Only a number is wanted here: how many lines in the entries below contain the word "Sourcing".
======== DATA FOR THIS TASK ========
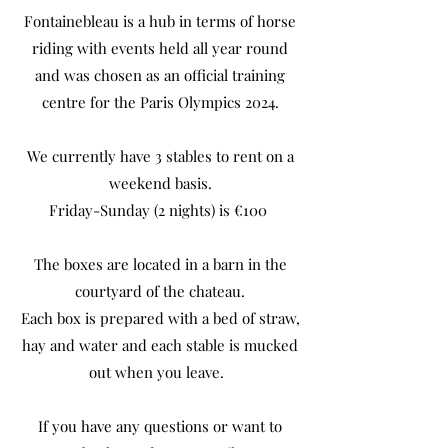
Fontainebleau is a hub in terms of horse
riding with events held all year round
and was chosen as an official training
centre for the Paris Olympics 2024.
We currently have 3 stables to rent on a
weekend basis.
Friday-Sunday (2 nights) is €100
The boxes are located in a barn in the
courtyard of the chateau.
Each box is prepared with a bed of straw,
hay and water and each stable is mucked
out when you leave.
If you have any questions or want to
========
======== DATA FOR THIS TASK ========
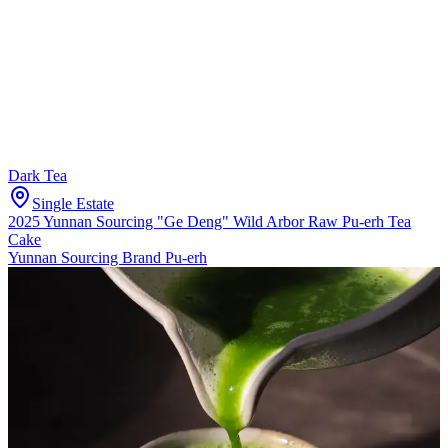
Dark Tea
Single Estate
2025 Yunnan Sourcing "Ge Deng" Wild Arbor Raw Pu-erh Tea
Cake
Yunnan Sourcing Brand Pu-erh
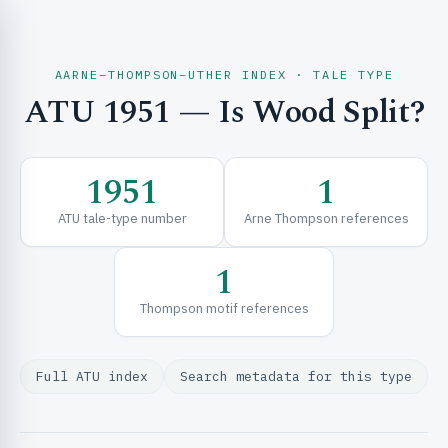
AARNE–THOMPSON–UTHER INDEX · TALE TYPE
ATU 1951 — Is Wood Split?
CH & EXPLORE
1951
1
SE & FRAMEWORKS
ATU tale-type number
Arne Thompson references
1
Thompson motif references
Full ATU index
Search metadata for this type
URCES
========
======== DATA FOR THIS TASK ========
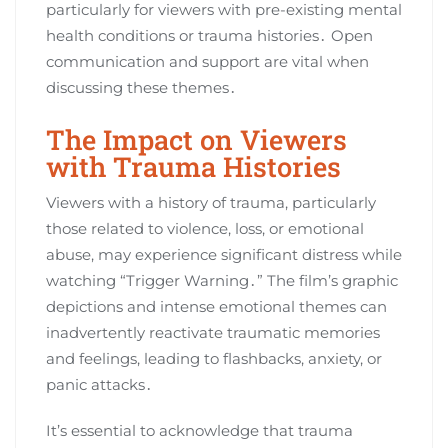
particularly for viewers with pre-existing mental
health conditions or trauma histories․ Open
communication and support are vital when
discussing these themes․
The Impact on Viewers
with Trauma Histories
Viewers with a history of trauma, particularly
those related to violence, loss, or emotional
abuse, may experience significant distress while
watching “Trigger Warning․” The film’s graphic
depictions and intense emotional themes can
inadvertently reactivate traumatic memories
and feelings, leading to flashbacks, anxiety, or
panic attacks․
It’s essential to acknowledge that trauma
========
▸ RESULT FOR THIS EXERCISE: 2